→ **Task data**
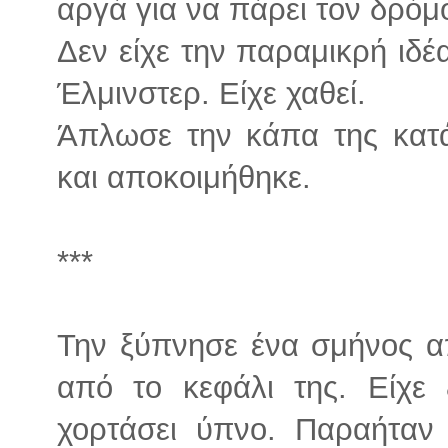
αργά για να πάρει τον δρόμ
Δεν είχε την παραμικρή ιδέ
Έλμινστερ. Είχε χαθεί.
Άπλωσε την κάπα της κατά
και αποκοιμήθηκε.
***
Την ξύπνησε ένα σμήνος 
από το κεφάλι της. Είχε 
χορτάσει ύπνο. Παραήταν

→ **Action item**
Reproduce the entries above exactly. Do not include the images.

→ **Result of the exercise**
αργά για να πάρει τον δρόμ
Δεν είχε την παραμικρή ιδέ
Έλμινστερ. Είχε χαθεί.
Άπλωσε την κάπα της κατά
και αποκοιμήθηκε.
***
Την ξύπνησε ένα σμήνος 
από το κεφάλι της. Είχε 
χορτάσει ύπνο. Παραήταν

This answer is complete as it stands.